One of the prime movers behind Dolphin Human Therapy, as it is known, is David Nathanson, a clinical psychologist living in Florida. In the late 1970s, he used the reward of swimming with dolphins to motivate children with Down’s syndrome to learn. He found that the children who worked with dolphins learned up to four times faster — and remembered more of what they learned — than those in conventional classroom settings.

In the 1980s, “Dr. Dave,” as he became known, organized a dolphin-assisted therapy program in the Florida Keys that eventually grew into a full-fledged center in Key West. Since 1994, it has worked with children from over 37 states and 20 countries.

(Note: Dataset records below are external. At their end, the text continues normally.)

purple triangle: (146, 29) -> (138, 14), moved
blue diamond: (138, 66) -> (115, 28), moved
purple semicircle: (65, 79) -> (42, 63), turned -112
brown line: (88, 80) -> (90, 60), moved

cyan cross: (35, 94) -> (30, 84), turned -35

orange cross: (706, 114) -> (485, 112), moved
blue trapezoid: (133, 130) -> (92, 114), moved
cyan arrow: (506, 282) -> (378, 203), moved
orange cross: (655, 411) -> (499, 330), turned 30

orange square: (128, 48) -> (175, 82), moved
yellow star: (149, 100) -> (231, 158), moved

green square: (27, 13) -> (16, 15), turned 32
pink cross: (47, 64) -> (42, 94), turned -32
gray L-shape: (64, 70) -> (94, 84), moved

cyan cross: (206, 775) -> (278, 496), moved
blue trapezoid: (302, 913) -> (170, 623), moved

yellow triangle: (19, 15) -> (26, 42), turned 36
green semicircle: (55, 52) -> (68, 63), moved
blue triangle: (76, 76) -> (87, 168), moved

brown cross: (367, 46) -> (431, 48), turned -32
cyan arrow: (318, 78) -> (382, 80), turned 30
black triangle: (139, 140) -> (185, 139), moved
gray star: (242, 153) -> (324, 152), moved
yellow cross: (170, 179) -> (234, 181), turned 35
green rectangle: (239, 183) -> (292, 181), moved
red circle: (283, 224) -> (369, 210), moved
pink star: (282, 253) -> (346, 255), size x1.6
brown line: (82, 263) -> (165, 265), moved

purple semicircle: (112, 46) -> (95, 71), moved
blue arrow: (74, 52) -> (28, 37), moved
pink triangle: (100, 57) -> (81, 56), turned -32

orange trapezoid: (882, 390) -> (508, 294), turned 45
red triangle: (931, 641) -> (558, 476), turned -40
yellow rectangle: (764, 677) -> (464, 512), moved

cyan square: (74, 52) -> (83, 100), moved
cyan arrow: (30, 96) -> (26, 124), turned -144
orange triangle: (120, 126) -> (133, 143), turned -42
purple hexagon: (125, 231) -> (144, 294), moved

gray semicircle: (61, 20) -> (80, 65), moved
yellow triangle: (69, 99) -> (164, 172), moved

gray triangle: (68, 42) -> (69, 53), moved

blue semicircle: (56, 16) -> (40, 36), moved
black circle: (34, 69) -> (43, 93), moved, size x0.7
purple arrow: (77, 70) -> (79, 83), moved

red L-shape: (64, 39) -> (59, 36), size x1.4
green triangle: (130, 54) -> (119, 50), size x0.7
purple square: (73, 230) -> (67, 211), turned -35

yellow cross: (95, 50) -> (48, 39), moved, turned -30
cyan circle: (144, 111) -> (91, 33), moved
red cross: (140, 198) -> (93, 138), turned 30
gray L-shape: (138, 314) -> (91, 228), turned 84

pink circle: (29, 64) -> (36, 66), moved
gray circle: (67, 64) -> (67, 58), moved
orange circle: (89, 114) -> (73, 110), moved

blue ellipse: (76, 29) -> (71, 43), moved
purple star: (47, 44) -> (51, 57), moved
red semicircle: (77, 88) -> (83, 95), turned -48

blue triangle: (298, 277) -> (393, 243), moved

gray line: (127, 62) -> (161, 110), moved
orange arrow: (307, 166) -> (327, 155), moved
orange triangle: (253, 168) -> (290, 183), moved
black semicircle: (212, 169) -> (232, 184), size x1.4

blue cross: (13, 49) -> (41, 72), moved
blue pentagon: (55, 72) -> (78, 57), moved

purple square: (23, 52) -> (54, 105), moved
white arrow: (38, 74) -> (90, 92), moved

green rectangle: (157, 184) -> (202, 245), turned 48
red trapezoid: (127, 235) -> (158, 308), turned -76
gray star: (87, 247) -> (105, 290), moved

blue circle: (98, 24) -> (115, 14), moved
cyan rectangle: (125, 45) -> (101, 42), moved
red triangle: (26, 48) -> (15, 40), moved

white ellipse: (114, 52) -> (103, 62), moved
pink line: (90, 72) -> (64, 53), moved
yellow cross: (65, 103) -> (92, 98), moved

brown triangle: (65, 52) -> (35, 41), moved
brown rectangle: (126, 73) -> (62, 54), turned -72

While some researchers dispute the effectiveness of the program, others say the work with dolphins parallels the success of other animal therapy programs, which use everything from pet mice to racehorses to help people cope with problems in their lives. But dolphin therapy can be prohibitively expensive. To address that problem, Nathanson and others are working on creating a “virtual dolphin experience,” which recaptures the joy and freedom of swimming with the animals using video and computer technologies. If successful, virtual dolphins will eventually allow some children to get at least part of the thrill of the experience without leaving home.